(LISTED RECORDS Opens)

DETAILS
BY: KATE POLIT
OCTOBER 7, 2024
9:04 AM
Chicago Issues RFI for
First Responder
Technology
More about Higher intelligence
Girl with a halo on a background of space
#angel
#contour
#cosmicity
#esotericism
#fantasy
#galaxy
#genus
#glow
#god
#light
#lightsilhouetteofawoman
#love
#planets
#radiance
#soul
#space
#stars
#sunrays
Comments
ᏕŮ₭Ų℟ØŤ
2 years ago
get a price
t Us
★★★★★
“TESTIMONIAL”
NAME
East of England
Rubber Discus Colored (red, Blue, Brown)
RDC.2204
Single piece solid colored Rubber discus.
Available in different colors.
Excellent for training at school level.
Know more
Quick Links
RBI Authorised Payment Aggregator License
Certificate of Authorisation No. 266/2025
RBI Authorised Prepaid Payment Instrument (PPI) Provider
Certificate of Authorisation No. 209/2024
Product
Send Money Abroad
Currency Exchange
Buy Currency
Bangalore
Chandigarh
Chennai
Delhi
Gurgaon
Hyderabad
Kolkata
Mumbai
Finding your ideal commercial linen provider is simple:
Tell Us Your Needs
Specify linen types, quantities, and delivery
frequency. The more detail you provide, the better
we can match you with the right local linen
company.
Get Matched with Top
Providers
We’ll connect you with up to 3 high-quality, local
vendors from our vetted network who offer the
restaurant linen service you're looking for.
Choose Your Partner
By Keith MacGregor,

(LISTED RECORDS Closes)
(LISTED RECORDS Opens)

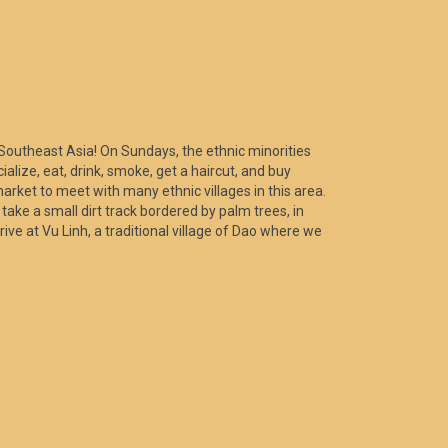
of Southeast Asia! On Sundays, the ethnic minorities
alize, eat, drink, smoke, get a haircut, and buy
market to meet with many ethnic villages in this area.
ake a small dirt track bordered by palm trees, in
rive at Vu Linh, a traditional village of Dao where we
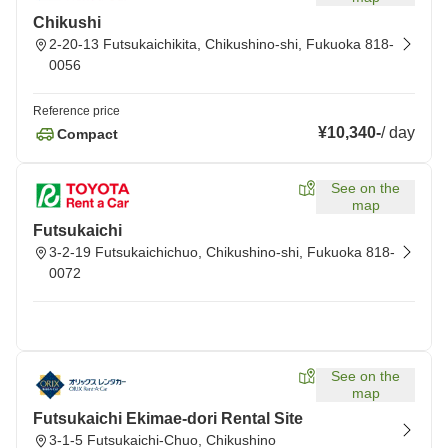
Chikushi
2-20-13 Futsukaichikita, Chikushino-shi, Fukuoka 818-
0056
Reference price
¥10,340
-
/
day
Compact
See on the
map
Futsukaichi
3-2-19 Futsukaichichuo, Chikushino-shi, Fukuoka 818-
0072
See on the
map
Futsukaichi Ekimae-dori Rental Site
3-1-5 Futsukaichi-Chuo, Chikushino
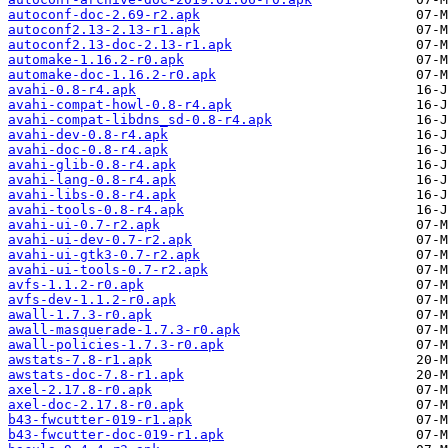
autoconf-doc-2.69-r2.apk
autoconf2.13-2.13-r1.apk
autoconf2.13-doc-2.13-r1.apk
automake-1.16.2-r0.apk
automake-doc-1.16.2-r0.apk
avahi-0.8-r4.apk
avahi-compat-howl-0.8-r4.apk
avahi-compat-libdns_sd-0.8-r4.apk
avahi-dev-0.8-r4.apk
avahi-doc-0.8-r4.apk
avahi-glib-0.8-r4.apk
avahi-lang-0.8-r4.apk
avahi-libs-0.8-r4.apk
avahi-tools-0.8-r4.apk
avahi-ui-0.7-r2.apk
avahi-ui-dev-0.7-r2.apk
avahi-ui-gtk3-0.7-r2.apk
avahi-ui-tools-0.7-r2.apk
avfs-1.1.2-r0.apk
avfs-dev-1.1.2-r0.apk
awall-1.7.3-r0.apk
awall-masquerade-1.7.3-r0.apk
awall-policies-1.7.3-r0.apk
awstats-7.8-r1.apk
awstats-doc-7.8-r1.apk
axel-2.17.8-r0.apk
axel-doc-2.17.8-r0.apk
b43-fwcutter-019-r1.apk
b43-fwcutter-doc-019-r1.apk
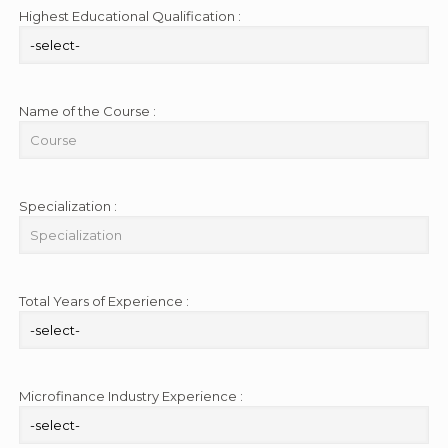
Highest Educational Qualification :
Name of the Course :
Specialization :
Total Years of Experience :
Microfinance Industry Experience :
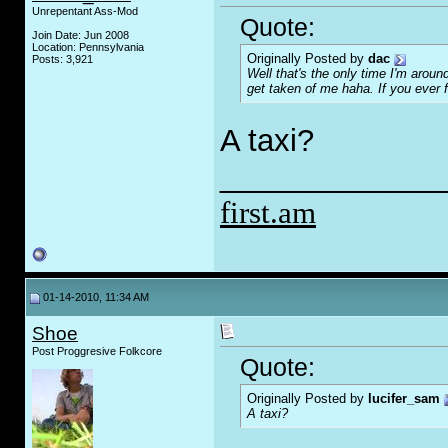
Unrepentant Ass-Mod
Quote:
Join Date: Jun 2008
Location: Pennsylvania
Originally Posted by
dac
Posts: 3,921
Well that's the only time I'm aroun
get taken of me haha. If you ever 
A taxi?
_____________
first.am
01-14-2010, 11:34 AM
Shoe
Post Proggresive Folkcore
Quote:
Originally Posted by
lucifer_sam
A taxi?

(LISTED RECORDS Closes)
(LISTED RECORDS Opens)

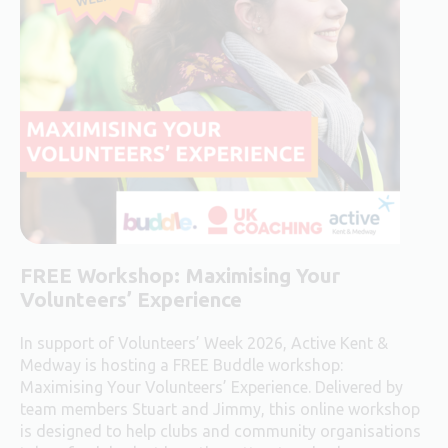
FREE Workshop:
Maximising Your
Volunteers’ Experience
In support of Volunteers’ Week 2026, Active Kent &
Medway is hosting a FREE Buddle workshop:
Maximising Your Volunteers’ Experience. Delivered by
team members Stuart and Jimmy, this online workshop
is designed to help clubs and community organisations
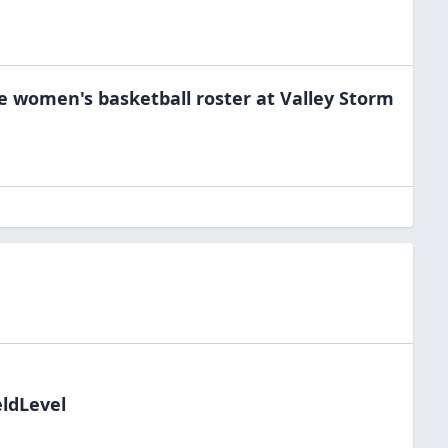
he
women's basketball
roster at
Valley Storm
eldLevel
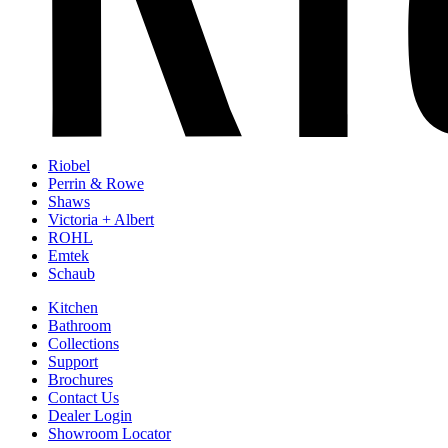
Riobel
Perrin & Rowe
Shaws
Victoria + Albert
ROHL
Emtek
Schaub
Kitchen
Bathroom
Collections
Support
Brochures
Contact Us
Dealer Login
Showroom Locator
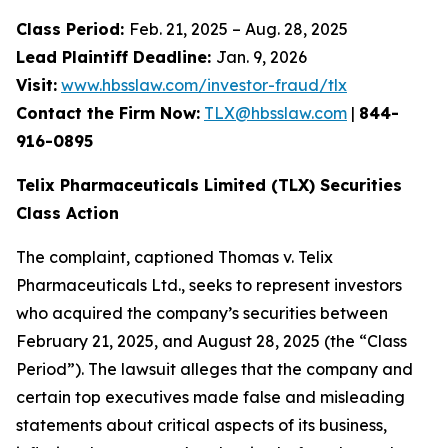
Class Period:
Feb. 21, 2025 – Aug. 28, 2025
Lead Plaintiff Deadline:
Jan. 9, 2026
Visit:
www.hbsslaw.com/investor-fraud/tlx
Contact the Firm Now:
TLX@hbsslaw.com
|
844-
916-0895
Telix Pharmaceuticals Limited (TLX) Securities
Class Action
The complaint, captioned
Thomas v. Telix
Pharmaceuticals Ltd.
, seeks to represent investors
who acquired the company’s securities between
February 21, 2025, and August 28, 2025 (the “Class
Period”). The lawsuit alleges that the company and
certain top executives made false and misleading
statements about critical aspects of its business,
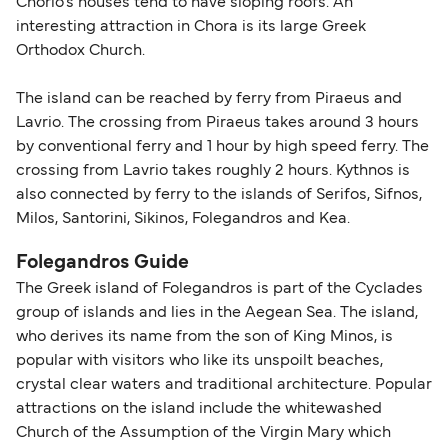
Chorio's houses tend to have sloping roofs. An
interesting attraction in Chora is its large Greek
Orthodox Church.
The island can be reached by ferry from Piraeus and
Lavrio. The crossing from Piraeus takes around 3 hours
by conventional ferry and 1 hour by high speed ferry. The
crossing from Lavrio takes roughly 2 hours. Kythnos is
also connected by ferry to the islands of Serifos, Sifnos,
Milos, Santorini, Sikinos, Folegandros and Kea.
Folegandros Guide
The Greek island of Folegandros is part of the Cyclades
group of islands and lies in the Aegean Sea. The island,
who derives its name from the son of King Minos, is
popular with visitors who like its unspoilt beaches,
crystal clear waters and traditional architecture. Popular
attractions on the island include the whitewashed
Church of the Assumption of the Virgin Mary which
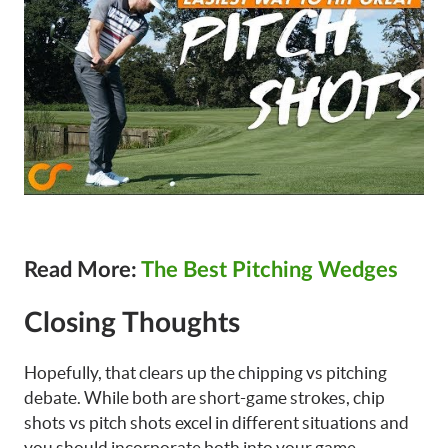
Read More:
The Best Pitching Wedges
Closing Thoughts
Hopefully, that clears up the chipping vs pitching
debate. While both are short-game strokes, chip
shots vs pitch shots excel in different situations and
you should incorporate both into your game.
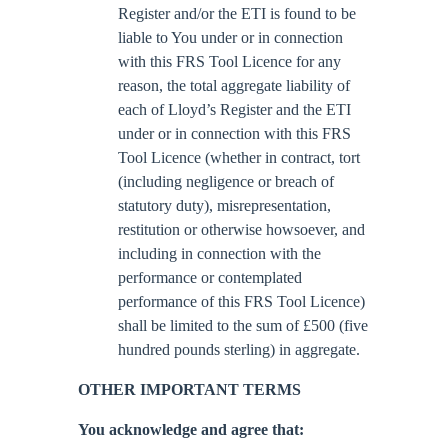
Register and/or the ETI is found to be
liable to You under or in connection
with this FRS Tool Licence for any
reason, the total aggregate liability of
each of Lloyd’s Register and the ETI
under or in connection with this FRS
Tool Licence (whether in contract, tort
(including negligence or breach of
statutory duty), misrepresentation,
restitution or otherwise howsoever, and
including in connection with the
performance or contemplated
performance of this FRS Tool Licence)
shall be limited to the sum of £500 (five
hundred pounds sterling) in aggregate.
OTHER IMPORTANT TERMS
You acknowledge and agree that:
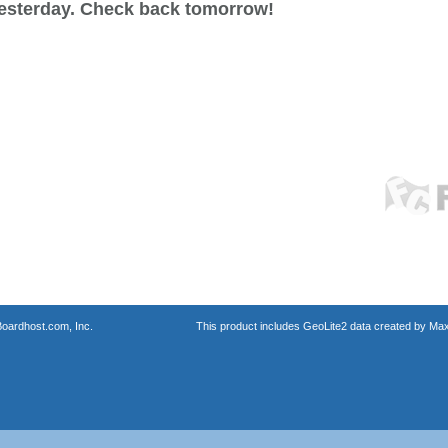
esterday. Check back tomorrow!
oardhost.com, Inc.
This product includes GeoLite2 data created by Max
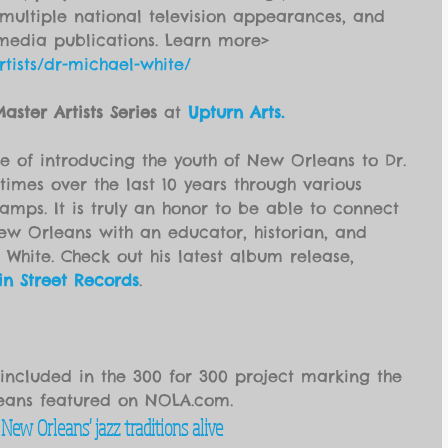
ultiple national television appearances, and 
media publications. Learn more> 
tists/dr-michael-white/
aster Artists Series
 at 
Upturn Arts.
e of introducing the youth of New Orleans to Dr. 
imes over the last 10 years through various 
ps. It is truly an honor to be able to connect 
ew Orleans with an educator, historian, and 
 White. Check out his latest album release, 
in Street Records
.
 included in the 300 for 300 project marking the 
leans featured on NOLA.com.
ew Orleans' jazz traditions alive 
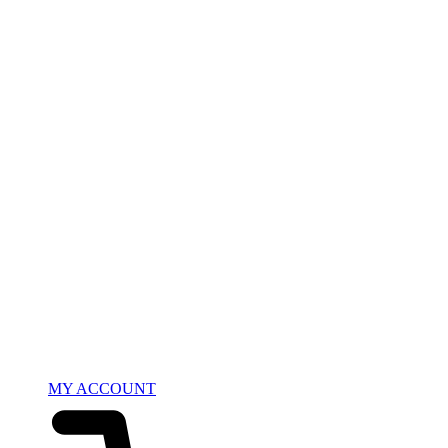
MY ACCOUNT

(LISTED RECORDS Closes)

- [WHAT TO DO]
Looking back over the data above, restate word for word the lines that begin at the line with "who derives its" and end at the line with "attractions on the", inclusive.

- [EXERCISE SOLUTION]
who derives its name from the son of King Minos, is
popular with visitors who like its unspoilt beaches,
crystal clear waters and traditional architecture. Popular
attractions on the island include the whitewashed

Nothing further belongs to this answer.